* INFORMATION GIVEN
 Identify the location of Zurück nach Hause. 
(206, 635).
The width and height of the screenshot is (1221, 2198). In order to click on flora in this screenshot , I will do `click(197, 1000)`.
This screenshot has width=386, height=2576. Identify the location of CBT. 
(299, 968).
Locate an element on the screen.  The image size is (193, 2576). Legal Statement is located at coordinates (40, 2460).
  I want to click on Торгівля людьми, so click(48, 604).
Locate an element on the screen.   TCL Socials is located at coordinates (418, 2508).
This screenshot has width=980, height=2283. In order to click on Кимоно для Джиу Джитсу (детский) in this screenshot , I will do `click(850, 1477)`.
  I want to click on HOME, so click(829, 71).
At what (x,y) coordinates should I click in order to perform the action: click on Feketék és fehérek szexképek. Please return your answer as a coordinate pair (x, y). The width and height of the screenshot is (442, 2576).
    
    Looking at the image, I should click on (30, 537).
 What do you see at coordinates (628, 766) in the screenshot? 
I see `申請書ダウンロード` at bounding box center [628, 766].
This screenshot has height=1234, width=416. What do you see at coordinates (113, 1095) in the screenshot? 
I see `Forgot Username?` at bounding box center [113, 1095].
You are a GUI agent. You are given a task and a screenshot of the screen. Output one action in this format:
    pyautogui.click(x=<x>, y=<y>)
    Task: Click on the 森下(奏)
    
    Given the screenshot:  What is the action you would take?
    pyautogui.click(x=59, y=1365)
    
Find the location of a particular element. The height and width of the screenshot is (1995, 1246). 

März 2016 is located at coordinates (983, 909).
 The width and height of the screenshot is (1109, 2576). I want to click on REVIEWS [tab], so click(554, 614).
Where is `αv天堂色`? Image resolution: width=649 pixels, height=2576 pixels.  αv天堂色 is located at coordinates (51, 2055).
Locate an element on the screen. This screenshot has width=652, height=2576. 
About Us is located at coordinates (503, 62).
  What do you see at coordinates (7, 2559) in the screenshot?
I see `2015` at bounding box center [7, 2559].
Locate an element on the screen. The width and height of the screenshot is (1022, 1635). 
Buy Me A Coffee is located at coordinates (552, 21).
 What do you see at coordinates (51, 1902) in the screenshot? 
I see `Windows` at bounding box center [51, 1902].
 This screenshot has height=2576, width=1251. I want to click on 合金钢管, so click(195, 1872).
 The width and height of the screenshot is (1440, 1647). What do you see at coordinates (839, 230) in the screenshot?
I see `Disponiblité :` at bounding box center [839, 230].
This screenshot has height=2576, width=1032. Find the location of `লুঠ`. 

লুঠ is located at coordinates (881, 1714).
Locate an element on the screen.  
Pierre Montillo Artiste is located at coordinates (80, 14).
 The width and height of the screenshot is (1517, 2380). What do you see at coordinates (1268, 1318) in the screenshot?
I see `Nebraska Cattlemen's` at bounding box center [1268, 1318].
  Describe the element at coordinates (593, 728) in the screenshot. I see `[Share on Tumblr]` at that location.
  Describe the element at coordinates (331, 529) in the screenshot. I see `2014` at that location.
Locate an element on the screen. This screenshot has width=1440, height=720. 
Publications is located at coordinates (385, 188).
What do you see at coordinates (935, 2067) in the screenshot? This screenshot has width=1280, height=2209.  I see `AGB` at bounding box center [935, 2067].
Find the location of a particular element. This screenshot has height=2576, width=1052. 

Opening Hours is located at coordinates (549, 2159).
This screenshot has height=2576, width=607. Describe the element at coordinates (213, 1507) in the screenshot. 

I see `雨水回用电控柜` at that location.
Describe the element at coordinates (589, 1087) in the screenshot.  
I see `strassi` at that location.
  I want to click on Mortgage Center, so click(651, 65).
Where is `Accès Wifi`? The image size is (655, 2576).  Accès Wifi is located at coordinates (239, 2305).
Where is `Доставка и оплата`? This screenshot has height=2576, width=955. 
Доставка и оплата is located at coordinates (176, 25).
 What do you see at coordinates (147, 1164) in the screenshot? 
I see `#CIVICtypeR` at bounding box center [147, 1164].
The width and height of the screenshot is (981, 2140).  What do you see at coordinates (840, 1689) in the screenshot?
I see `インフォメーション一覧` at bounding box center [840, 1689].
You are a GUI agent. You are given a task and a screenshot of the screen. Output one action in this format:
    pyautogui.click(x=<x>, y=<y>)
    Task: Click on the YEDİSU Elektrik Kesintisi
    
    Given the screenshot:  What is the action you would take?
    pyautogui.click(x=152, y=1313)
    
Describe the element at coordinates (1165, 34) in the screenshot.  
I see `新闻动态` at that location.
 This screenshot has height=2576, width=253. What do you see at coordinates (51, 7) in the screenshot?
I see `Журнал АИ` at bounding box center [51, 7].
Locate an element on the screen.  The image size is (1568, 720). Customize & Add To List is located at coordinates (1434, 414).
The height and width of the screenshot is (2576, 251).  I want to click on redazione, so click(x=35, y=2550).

* TASK REQUIREMENTS
Print each entry above again, exactly as it was given.

* SOLVED EXERCISE
 Identify the location of Zurück nach Hause. 
(206, 635).
The width and height of the screenshot is (1221, 2198). In order to click on flora in this screenshot , I will do `click(197, 1000)`.
This screenshot has width=386, height=2576. Identify the location of CBT. 
(299, 968).
Locate an element on the screen.  The image size is (193, 2576). Legal Statement is located at coordinates (40, 2460).
  I want to click on Торгівля людьми, so click(48, 604).
Locate an element on the screen.   TCL Socials is located at coordinates (418, 2508).
This screenshot has width=980, height=2283. In order to click on Кимоно для Джиу Джитсу (детский) in this screenshot , I will do `click(850, 1477)`.
  I want to click on HOME, so click(829, 71).
At what (x,y) coordinates should I click in order to perform the action: click on Feketék és fehérek szexképek. Please return your answer as a coordinate pair (x, y). The width and height of the screenshot is (442, 2576).
    
    Looking at the image, I should click on (30, 537).
 What do you see at coordinates (628, 766) in the screenshot? 
I see `申請書ダウンロード` at bounding box center [628, 766].
This screenshot has height=1234, width=416. What do you see at coordinates (113, 1095) in the screenshot? 
I see `Forgot Username?` at bounding box center [113, 1095].
You are a GUI agent. You are given a task and a screenshot of the screen. Output one action in this format:
    pyautogui.click(x=<x>, y=<y>)
    Task: Click on the 森下(奏)
    
    Given the screenshot:  What is the action you would take?
    pyautogui.click(x=59, y=1365)
    
Find the location of a particular element. The height and width of the screenshot is (1995, 1246). 

März 2016 is located at coordinates (983, 909).
 The width and height of the screenshot is (1109, 2576). I want to click on REVIEWS [tab], so click(554, 614).
Where is `αv天堂色`? Image resolution: width=649 pixels, height=2576 pixels.  αv天堂色 is located at coordinates (51, 2055).
Locate an element on the screen. This screenshot has width=652, height=2576. 
About Us is located at coordinates (503, 62).
  What do you see at coordinates (7, 2559) in the screenshot?
I see `2015` at bounding box center [7, 2559].
Locate an element on the screen. The width and height of the screenshot is (1022, 1635). 
Buy Me A Coffee is located at coordinates (552, 21).
 What do you see at coordinates (51, 1902) in the screenshot? 
I see `Windows` at bounding box center [51, 1902].
 This screenshot has height=2576, width=1251. I want to click on 合金钢管, so click(195, 1872).
 The width and height of the screenshot is (1440, 1647). What do you see at coordinates (839, 230) in the screenshot?
I see `Disponiblité :` at bounding box center [839, 230].
This screenshot has height=2576, width=1032. Find the location of `লুঠ`. 

লুঠ is located at coordinates (881, 1714).
Locate an element on the screen.  
Pierre Montillo Artiste is located at coordinates (80, 14).
 The width and height of the screenshot is (1517, 2380). What do you see at coordinates (1268, 1318) in the screenshot?
I see `Nebraska Cattlemen's` at bounding box center [1268, 1318].
  Describe the element at coordinates (593, 728) in the screenshot. I see `[Share on Tumblr]` at that location.
  Describe the element at coordinates (331, 529) in the screenshot. I see `2014` at that location.
Locate an element on the screen. This screenshot has width=1440, height=720. 
Publications is located at coordinates (385, 188).
What do you see at coordinates (935, 2067) in the screenshot? This screenshot has width=1280, height=2209.  I see `AGB` at bounding box center [935, 2067].
Find the location of a particular element. This screenshot has height=2576, width=1052. 

Opening Hours is located at coordinates (549, 2159).
This screenshot has height=2576, width=607. Describe the element at coordinates (213, 1507) in the screenshot. 

I see `雨水回用电控柜` at that location.
Describe the element at coordinates (589, 1087) in the screenshot.  
I see `strassi` at that location.
  I want to click on Mortgage Center, so click(651, 65).
Where is `Accès Wifi`? The image size is (655, 2576).  Accès Wifi is located at coordinates (239, 2305).
Where is `Доставка и оплата`? This screenshot has height=2576, width=955. 
Доставка и оплата is located at coordinates (176, 25).
 What do you see at coordinates (147, 1164) in the screenshot? 
I see `#CIVICtypeR` at bounding box center [147, 1164].
The width and height of the screenshot is (981, 2140).  What do you see at coordinates (840, 1689) in the screenshot?
I see `インフォメーション一覧` at bounding box center [840, 1689].
You are a GUI agent. You are given a task and a screenshot of the screen. Output one action in this format:
    pyautogui.click(x=<x>, y=<y>)
    Task: Click on the YEDİSU Elektrik Kesintisi
    
    Given the screenshot:  What is the action you would take?
    pyautogui.click(x=152, y=1313)
    
Describe the element at coordinates (1165, 34) in the screenshot.  
I see `新闻动态` at that location.
 This screenshot has height=2576, width=253. What do you see at coordinates (51, 7) in the screenshot?
I see `Журнал АИ` at bounding box center [51, 7].
Locate an element on the screen.  The image size is (1568, 720). Customize & Add To List is located at coordinates (1434, 414).
The height and width of the screenshot is (2576, 251).  I want to click on redazione, so click(x=35, y=2550).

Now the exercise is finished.